Tardo mucho más que antes en llegar a los sitios a los que voy por primera vez, ya que desconfío de las señales y letreros. No digamos ya de las explicaciones de las personas a las que pregunto. En una ocasión, pregunté a un joven cómo llegar a la calle Hércules, y tras indicarme con todo detalle el itinerario a seguir –falso, a todas luces- decidí caminar justo en sentido contrario. Al cabo de una hora de dar vueltas, y sumido, como Pulgarcito y sus hermanos, en la más angustiosa desorientación, recurrí a los servicios de un taxi. Debo decir que el trayecto fue de lo más desagradable. El taxista se empeñó en convencerme con vehemencia de que “julio es uno de los meses más calurosos del año”.
Respecto a mi hijo Carlitos, está llevando el nuevo escenario con el mayor agrado: cada vez que me dice que ha suspendido Matemáticas o Sociales yo le felicito, lo cual –superada su sorpresa inicial- le está haciendo tomarse sus estudios de una manera mucho más relajada. Creo que es la razón de que, por lo que me va contando, esté sacando cada vez mejores notas.
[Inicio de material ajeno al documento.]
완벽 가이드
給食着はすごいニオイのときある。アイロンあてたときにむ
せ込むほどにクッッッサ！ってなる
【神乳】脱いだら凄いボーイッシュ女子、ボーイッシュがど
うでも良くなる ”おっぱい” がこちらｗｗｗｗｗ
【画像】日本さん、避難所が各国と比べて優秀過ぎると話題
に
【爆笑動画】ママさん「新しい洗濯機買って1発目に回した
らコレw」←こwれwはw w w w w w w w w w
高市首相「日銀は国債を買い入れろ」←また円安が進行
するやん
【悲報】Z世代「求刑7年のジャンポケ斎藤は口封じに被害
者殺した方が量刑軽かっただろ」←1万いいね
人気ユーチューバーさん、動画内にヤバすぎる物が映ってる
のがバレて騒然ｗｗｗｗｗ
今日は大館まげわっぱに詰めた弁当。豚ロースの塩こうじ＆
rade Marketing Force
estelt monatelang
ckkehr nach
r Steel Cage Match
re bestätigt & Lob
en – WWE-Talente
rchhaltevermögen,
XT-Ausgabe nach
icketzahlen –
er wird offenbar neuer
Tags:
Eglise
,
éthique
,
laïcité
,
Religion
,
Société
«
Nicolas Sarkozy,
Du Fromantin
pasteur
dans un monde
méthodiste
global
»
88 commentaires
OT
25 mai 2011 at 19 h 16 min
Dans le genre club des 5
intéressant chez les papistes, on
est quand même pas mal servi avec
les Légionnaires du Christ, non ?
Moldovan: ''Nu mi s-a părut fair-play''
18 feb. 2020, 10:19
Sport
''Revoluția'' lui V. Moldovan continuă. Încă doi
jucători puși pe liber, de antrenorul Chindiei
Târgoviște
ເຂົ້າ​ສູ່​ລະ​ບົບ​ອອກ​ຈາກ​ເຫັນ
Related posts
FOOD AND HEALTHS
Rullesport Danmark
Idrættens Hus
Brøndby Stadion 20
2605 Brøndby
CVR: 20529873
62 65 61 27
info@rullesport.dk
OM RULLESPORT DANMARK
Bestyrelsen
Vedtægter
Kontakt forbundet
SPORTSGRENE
Un día, hace unos meses, mi mujer –con la que tengo una buena relación a pesar de los años de matrimonio- me dijo que “me quería mucho”. Comprendí entonces que estábamos entrando en la antesala del divorcio. Sin embargo, antes de tomar ninguna decisión precipitada fui a visitar a un especialista, un psicólogo que me recibió muy cortésmente. Era alto, delgado y moreno. Di por supuesto que se teñía las canas. Me escuchó con mucha atención y me dijo que se trataba de una patología ciertamente novedosa. Mentir compulsivamente era un cuadro bien conocido, pero éste mío de pensar que son los demás los que siempre mienten nunca lo había tratado. Me prometió documentarse sobre ello para la próxima sesión. Naturalmente, no le creí y no he vuelto a ir más.
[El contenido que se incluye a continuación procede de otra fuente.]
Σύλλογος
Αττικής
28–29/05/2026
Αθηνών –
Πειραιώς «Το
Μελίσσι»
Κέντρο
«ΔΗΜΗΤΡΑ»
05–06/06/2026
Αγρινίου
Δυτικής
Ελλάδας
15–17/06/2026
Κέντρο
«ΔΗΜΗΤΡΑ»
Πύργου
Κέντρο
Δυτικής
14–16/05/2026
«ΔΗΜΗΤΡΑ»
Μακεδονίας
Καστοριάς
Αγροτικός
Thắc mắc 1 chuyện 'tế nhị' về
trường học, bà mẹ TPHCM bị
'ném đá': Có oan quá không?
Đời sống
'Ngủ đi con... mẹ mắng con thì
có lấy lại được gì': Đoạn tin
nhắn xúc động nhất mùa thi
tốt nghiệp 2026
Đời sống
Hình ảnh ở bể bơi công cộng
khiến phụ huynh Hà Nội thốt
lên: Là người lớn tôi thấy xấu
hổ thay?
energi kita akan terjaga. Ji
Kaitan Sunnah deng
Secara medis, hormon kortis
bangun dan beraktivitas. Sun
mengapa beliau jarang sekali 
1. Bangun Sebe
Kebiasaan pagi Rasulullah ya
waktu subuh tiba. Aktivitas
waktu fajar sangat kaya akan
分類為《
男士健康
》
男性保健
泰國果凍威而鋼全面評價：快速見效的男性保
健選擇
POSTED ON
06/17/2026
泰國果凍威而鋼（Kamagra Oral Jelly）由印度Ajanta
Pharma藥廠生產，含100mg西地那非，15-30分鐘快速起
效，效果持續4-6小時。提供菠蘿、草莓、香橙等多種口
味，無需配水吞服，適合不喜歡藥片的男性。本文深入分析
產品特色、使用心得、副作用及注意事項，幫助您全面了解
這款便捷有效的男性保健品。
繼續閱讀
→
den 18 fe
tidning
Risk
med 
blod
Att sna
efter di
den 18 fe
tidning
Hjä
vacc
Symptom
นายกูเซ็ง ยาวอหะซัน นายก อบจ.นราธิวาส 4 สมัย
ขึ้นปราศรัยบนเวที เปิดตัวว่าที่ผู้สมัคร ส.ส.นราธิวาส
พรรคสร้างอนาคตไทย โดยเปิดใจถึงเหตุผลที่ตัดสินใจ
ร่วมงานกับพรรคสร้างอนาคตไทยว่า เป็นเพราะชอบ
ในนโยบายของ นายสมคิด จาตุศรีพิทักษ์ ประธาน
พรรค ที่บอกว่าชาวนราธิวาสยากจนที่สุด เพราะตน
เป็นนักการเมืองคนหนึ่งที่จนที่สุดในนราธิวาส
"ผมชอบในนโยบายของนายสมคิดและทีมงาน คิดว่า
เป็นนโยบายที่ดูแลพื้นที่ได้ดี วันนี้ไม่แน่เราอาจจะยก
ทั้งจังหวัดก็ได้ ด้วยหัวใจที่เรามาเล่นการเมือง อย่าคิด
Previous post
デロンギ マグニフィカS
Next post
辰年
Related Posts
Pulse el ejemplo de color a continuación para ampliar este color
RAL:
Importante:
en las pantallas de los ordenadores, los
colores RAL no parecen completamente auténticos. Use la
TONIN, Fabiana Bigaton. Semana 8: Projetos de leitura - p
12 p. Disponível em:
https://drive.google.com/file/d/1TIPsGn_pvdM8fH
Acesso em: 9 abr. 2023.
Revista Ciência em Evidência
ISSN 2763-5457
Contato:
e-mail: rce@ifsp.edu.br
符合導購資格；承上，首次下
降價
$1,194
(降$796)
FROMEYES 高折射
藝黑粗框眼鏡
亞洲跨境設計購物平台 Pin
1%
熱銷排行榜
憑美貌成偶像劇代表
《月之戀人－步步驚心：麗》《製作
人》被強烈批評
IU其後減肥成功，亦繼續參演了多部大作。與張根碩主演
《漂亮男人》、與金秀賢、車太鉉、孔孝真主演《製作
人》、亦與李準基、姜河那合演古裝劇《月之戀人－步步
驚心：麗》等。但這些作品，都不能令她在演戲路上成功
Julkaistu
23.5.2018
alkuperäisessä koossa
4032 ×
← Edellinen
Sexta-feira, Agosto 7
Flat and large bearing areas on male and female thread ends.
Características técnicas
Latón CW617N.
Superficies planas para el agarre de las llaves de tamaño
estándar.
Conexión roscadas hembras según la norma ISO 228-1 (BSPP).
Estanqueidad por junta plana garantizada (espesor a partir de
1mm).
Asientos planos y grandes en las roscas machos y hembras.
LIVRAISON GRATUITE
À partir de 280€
Convencido de que había que agarrar al toro por los cuernos, me senté con mi mujer en la cocina y le pregunté abiertamente si había otro hombre.
- ¿Otro hombre? ¡No!, ¿pero qué estás diciendo?
Aquella respuesta confirmó mis peores temores. Yo entonces le pedí que me aclarase si se trataba de algo serio, o era más bien una relación pasajera, un desliz.
- ¿Pero qué te pasa? ¿Es que no me has oído lo que te acabo de decir?
La vi manifiestamente molesta y decidí no seguir por ese camino. Son cosas que ocurren –pensé- y no volví a mencionar el tema. Pasó el tiempo y mi vida fue, poco a poco, adaptándose a mi nueva “característica” (no creo a los que me dicen que es un tipo de neurosis). Todo es cuestión de acostumbrarse.
Hace dos semanas, mi mujer fue la que me habló en la cocina.
- No aguanto más. Te dejo – me dijo
- Lo siento pero no te creo - le respondí yo.
Tres días después, hizo las maletas y se marchó.
- Esta noche Carlitos que se quede aquí pero mañana vendré a por él: entenderás que debe ser conmigo con quien viva.
Cuando los dos salieron por la puerta, sentí como si me arrancaran un brazo, o los dos. Desde entonces me da miedo salir a la calle, permanezco a oscuras en el salón, no leo los periódicos ni veo esa absurda televisión de mentirosos. Cuando abro alguna lata para comer, comprendo que no sé qué es exactamente con lo que me estoy alimentando, ya que las etiquetas pueden decir cualquier cosa. Mi jefe me telefoneó para decirme que si no iba a trabajar me iban a despedir. No le creo.
A setenta kilómetros de mi casa hay un precioso paraje, recorrido por una carretera que serpentea entre las montañas hasta las cimas. Antes de llegar al mirador, una señal anuncia una “curva peligrosa”. Ahora sé que no debe serlo tanto. Me pregunto qué ocurría si en la recta antes de llegar pisase el acelerador y no lo levantase más. Me gustaría intentarlo. ¿Me creen?